Cuando él entró en su vida, Judith sintió un dolor agudo que se pasó enseguida.
Él: —Perdón.
Ella: —No ha sido nada.
Él: —Con este gentío…
Ella: —Ya.
Judith le echó un vistazo a su cara como si fueran los titulares deportivos de cada día. Sólo quería hacerse una idea del aspecto que tiene alguien que le cercena a uno el talón un Jueves Santo, en la atestada sección de quesos. No se sorprendió mucho, era un hombre normal. Uno más, como todos los que estaban allí, ni mejor, ni peor, ni más original. ¿Por qué toda la ciudad tenía que comprar queso para Semana Santa? ¿Y por qué en el mismo supermercado y a la misma hora?
En la caja, él —otra vez él— estaba a su lado, depositando la compra sobre la cinta. Ella lo percibió gracias a la manga de una chaqueta de nobuk marrón rojizo, con su olor correspondiente. De su rostro se había olvidado hacía rato. No, ni siquiera lo había retenido, pero le gustaron los movimientos hábiles, precisos y a la vez ágiles de sus manos. En el siglo XXI aún sigue siendo un milagro que un hombre de cuarenta y tantos llene el carrito del súper, lo vacíe y embolse la compra como si ya lo hubiese hecho antes alguna vez.
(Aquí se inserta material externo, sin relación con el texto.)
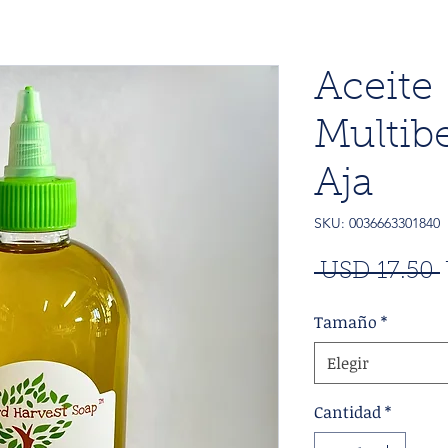
Aceite
Multib
Aja
SKU: 0036663301840
 USD 17.50 
Tamaño
*
Elegir
Cantidad
*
En la salida ya casi no fue casualidad que él volviera a estar ahí, para sujetarle la puerta y brillar por su memoria fisonómica a largo plazo.
—Disculpas de nuevo por el pisotón.
—¡Ah!, ya lo había olvidado.
—No, no…, si yo sé que esas cosas pueden hacer un daño tremendo.
—No ha sido para tanto.
—Bueno, bueno.
—Ya.
—Pues entonces nada.
—Ya.
—Felices Pascuas.
—Igualmente.
A ella le encantaba aquella clase de conversaciones en el supermercado, pero con aquélla ya sería suficiente para siempre.
De momento, sus últimos pensamientos sobre él giraron en torno a aquel gigantesco racimo amarillo de entre cinco y ocho plátanos, que lo había visto guardar en una bolsa. Alguien que compra entre cinco y ocho plátanos seguro que tiene en casa dos, tres o cuatro niños hambrientos. Debajo de la chaqueta de cuero debía de llevar un chaleco, con grandes rombos de todos los colores. Era un auténtico padre de familia, pensó ella, uno de ésos que lava la ropa de cuatro, cinco o seis personas, y la ponen a secar, probablemente todos los calcetines en hilera, ordenados por pares, y cuidadito con que alguien desordene la colada tendida.
Cuando llegó a casa, Judith se puso una tirita gruesa en el talón enrojecido. Por suerte no se había roto el tendón de Aquiles. De todos modos, se sentía invulnerable.